THE ADHESIVE ARACHNOIDITIS SYNDROME
THE INFLAMMATORY NATURE OF ADHESIVE ARACHNOIDITIS
Arachnoiditis is chronic inflammation of the arachnoid layer of the meninges which consists of trabeculae, a mesh of interwoven collagen fibrils resembling tissue paper. These secrete spinal fluid, which circulates through the cerebrospinal axis and is absorbed through the arachnoid villi in the brain.
The initial phase of the inflammatory process involves influx of white blood cells in response to an insult to the subarachnoid space, such as blood (trauma, surgery), foreign substance (dye, etc) or infectious agent (e.g. meningitis). This is initiated via the action of cytokines, (proteins that act as immune modulators). There is infiltration by macrophages and mesenchymal cells; the latter transform into fibroblasts, which make collagen (scar tissue).
Usually the fibrinolytic process, which breaks down excess scar tissue, limits this, but in arachnoiditis the scar tissue continues to form.
Authors such as Jayson ([4]) have suggested that there may be a defect in the fibrinolytic pathway.
The neurosurgeon Mayfield, through his research in the 1980s, felt that there might be an immune response that is responsible for the degree of reaction, especially to chemical insult. Frank et al cultured arachnoidal cells in vitro and demonstrated their immune capabilities. ([5])
A further interesting point to note is that some features of arachnoiditis are suggestive of Chemically Induced Immune System Disorder, as described by The National Foundation For the Chemically Hypersensitive in 1989. This disorder is a complex, multisystem condition that results from toxic exposure. This causes chemical poisoning, that provokes an immune response, which in turn may lead to development of autoantibodies.
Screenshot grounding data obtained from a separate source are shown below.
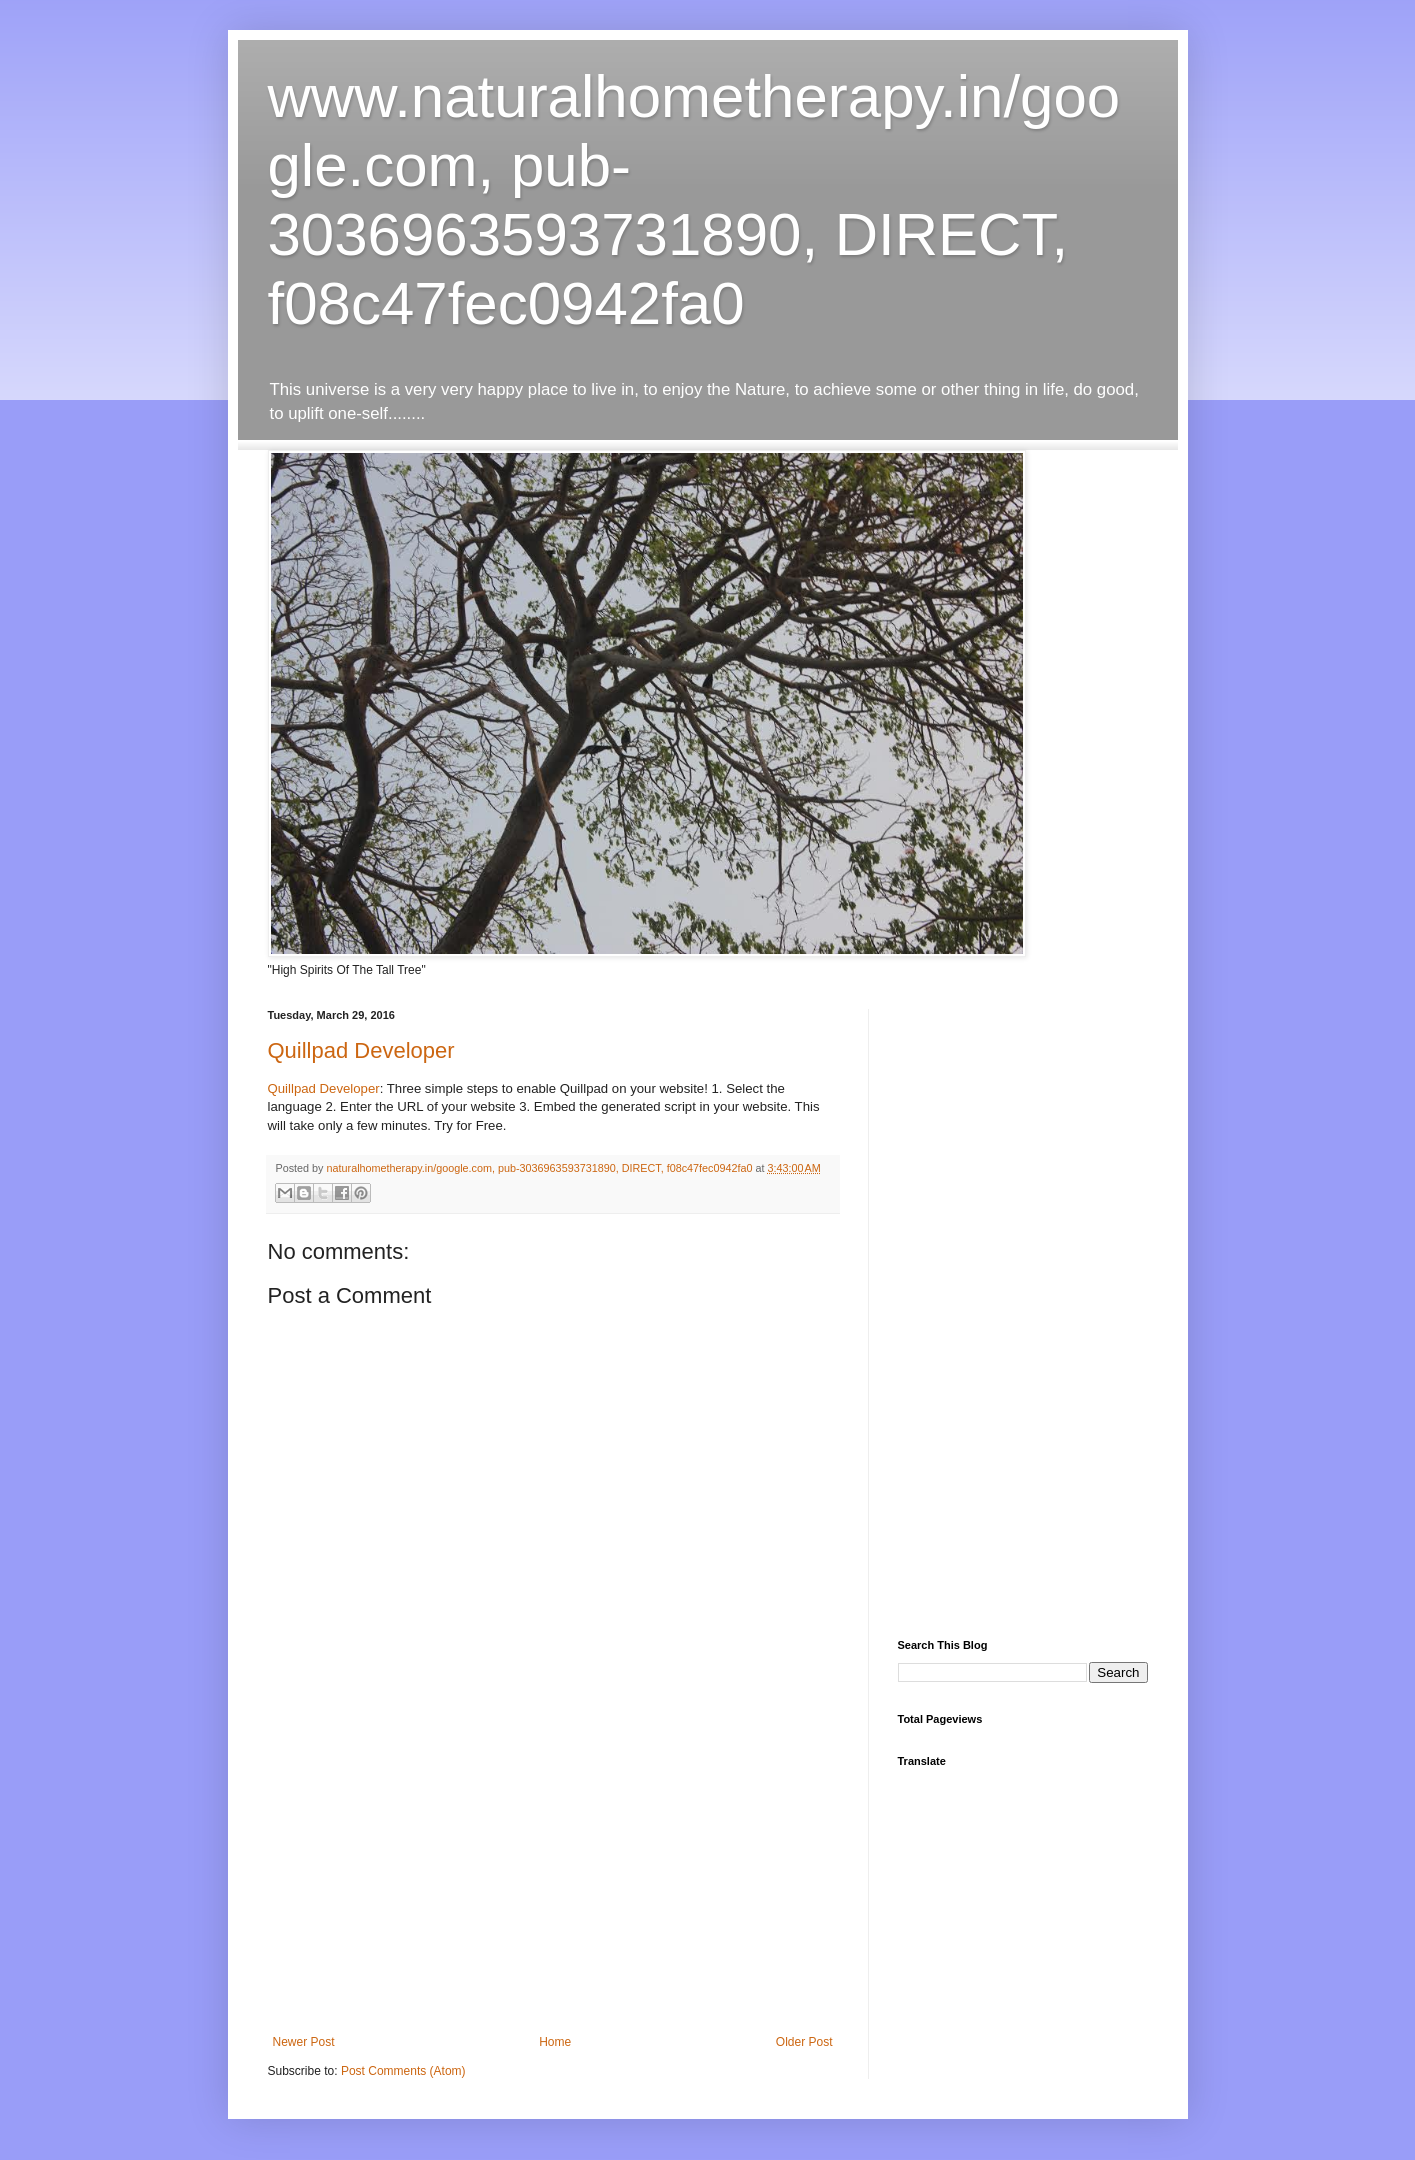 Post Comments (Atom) (403, 2071)
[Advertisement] (553, 1885)
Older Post (804, 2042)
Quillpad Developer (361, 1050)
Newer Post (304, 2042)
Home (555, 2042) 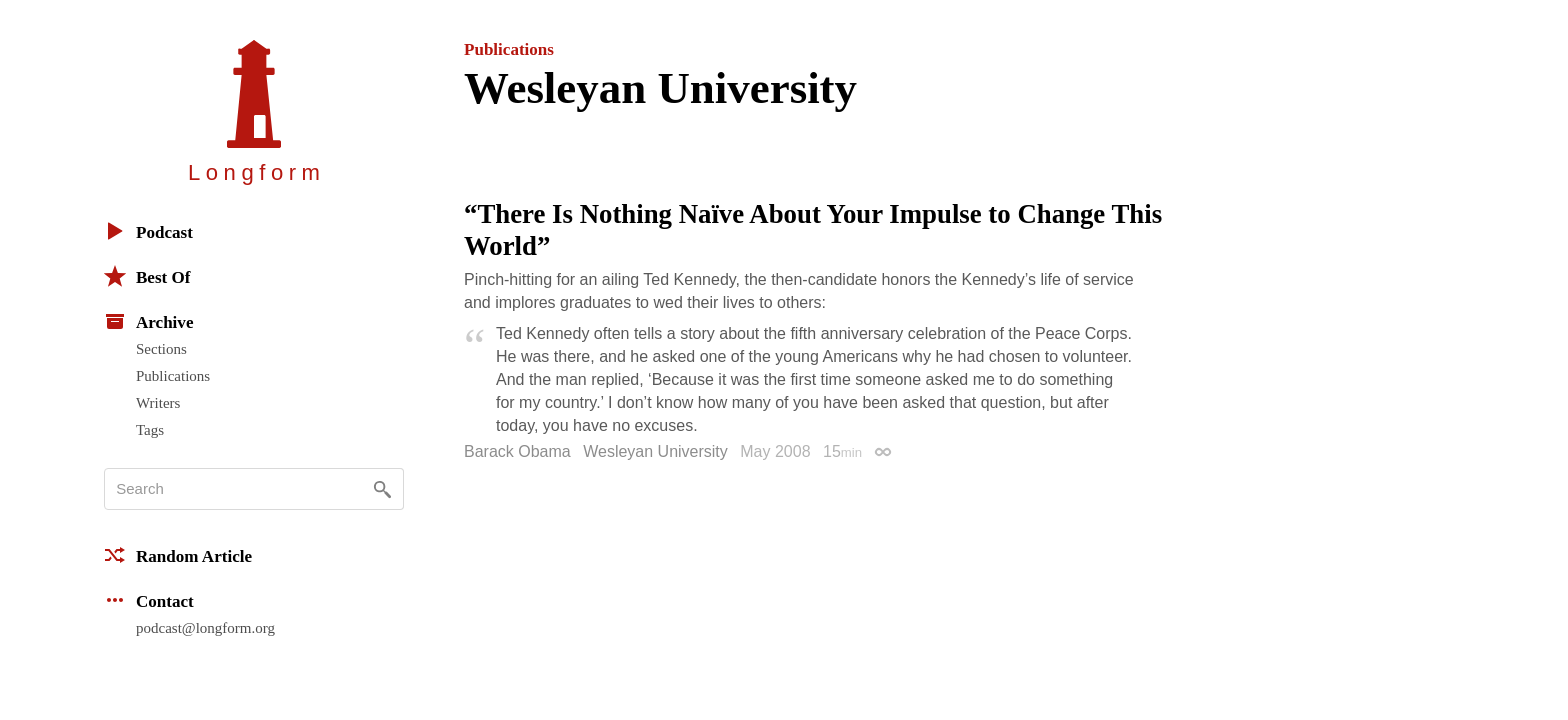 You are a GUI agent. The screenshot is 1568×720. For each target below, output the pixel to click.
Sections (161, 349)
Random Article (178, 555)
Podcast (148, 231)
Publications (173, 376)
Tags (150, 430)
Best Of (147, 276)
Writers (158, 403)
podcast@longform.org (205, 628)
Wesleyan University (655, 451)
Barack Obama (517, 451) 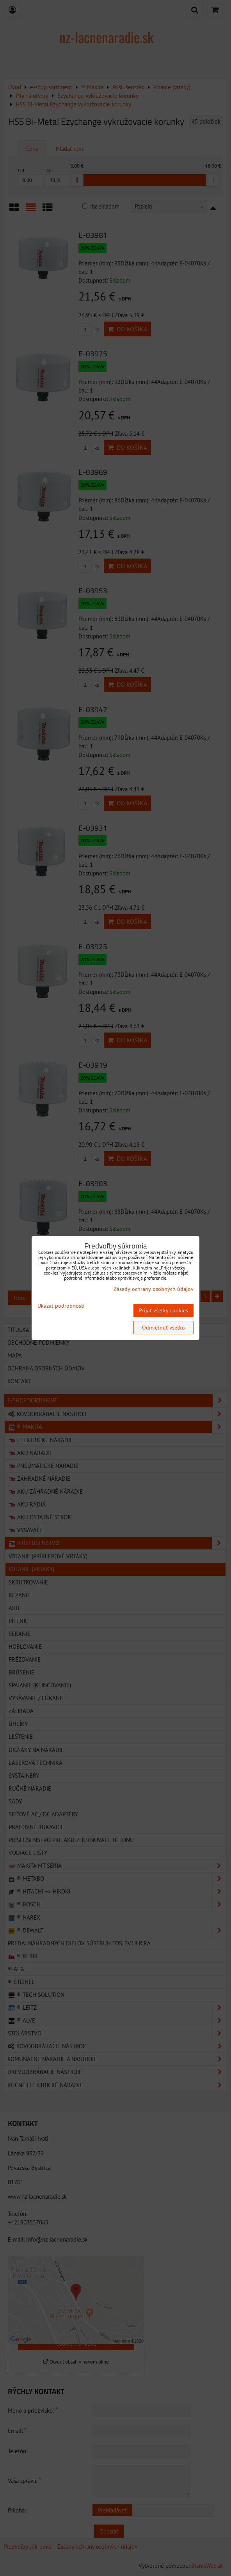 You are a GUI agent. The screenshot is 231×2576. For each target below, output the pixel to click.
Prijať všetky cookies (163, 1310)
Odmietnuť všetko (163, 1327)
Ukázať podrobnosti (61, 1306)
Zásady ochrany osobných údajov (154, 1288) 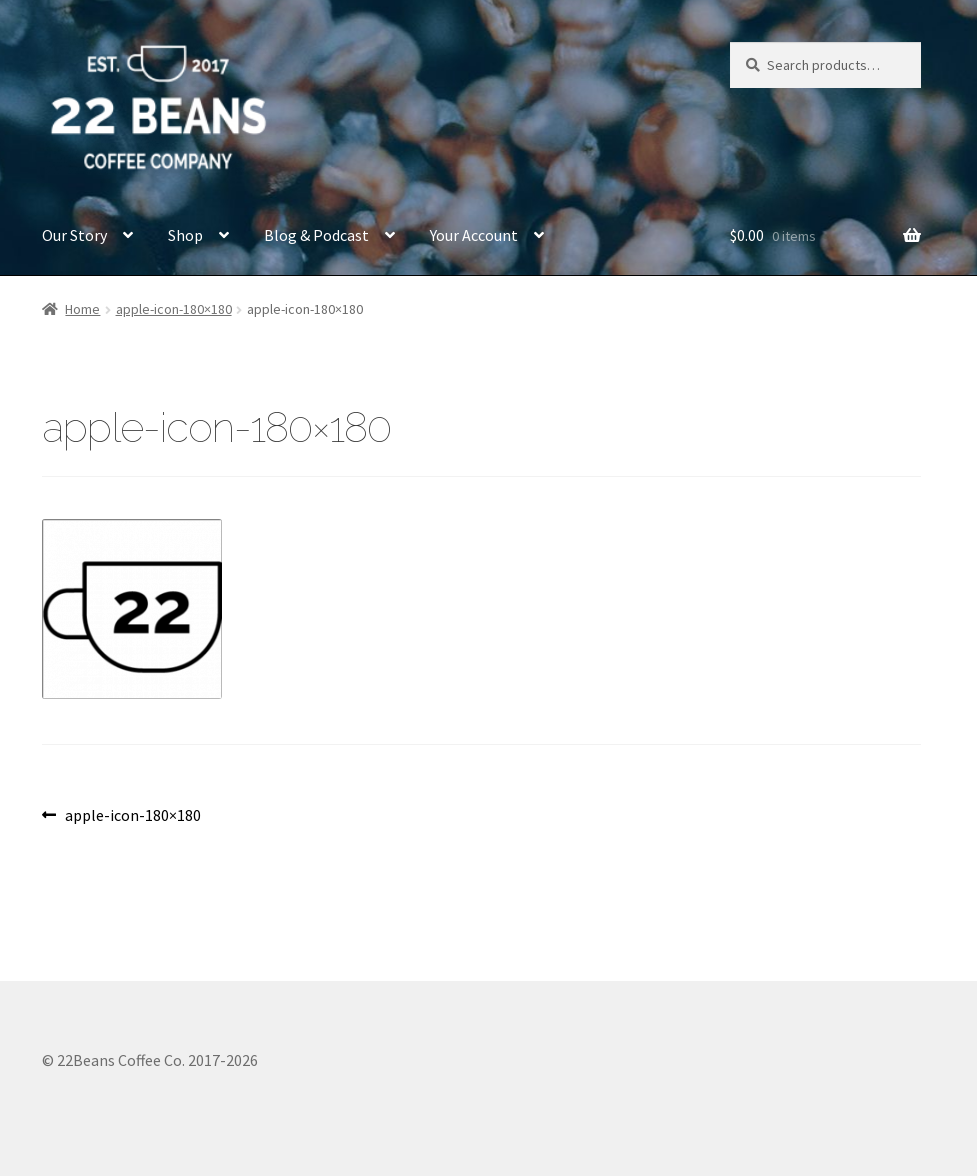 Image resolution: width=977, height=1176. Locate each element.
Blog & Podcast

Furthermore, there may be a “spreading phenomenon” which leads to multiple sensitivity, to a variety of substances e.g. petroleum products, phenol, pesticides, detergent enzymes and synthetic fragrances. This scenario might explain why some patients with arachnoiditis after myelogram or epidural steroid exhibit signs of multiple chemical hypersensitivity. (See under Symptomatology and Iatrogenesis). Indeed, there is an argument for hypothesising that the cases with diffuse arachnoiditis and widespread symptoms outside the CNS are due to a form of Chemically Induced Immune System Disorder i.e. a toxic phenomenon.
Anecdotal evidence suggests that a number of patients with arachnoiditis also have autoimmune type symptoms (See below) and/or a diagnosed coexisting autoimmune disorder such as Sjogren’s syndrome, Rheumatoid Arthritis, Systemic Lupus Erythematosus. These conditions are known to be associated with vasculitic neuropathies.
Also, Rheumatoid arthritis and various other connective tissue diseases show features of fibrosis (see Appendix I).
It therefore seems reasonable to hypothesise that arachnoiditis may be an autoimmune condition, possibly involving antibodies that affect the fibrinolytic pathway, such as antiplasminogen antibodies (seen in Rheumatoid Arthritis), in response to an insult to the arachnoid meninges, especially when that insult is chemical in nature.
There have been several papers recently discussing the possible role of previous viral infections, particularly Epstein-Barr virus (EBV) in the aetiology of autoimmune disorders such as Sjogren’s syndrome, and Systemic Lupus Erythomatosus ([6]). Many patients with arachnoiditis have had previous viral infections, including EBV and Cytomegalovirus (CMV). It is possible that this has some significance in the development of an autoimmune component to arachnoiditis, which could account for the degree of severity of the condition in that group of patients.
MacDonald ([7]) noted that 18% of the general population carry a factor in the blood (Histamine Release Factor HRF) which causes a dramatically potentiated, sustained autoimmune reaction to foreign substance in the people who carry this factor. As this factor may be implicated in autoimmune responses, this may be relevant in explaining why there is only a minority of patients with arachnoiditis who develop the condition to a clinically significant degree.